-- Opening Marker --

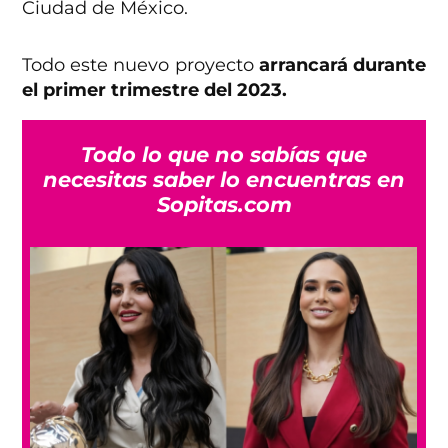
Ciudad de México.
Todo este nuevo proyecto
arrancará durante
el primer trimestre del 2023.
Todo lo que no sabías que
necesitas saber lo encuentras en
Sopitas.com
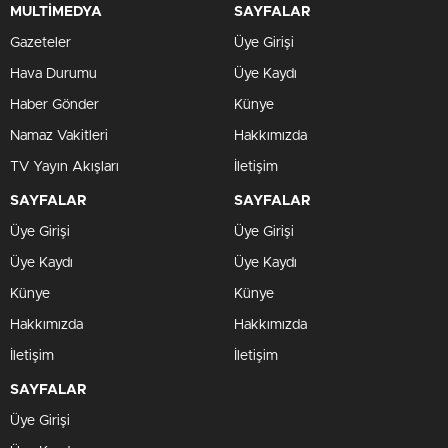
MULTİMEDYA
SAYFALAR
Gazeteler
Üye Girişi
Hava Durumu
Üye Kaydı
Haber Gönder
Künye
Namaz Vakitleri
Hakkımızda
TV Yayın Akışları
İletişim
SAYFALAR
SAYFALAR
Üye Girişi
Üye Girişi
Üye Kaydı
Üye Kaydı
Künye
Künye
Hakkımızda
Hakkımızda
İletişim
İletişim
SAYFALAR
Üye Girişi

-- Closing Marker --
-- Opening Marker --

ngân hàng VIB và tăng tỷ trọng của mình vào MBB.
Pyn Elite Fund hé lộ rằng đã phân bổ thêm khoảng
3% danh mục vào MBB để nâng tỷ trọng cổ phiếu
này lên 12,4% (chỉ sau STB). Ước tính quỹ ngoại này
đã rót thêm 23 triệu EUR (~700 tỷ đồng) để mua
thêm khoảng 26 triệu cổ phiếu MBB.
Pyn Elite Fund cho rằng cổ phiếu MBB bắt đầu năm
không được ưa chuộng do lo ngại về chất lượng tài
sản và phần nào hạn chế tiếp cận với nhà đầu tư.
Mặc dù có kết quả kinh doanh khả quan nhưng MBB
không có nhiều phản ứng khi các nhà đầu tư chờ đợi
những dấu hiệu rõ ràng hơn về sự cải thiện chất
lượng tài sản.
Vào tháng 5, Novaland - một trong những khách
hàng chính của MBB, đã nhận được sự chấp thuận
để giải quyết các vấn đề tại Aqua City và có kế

-- Closing Marker --
-- Opening Marker --

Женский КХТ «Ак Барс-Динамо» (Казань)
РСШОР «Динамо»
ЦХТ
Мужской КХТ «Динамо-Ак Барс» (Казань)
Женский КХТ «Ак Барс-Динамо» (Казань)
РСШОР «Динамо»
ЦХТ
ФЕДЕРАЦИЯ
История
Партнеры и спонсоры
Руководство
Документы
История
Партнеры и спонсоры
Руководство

-- Closing Marker --

_Your instructions_
From the entries above, give again exactly the lines running from the line with "Mặc dù có kết" to the line with "để giải quyết"; include both of those lines.

_Answer to the exercise_
Mặc dù có kết quả kinh doanh khả quan nhưng MBB
không có nhiều phản ứng khi các nhà đầu tư chờ đợi
những dấu hiệu rõ ràng hơn về sự cải thiện chất
lượng tài sản.
Vào tháng 5, Novaland - một trong những khách
hàng chính của MBB, đã nhận được sự chấp thuận
để giải quyết các vấn đề tại Aqua City và có kế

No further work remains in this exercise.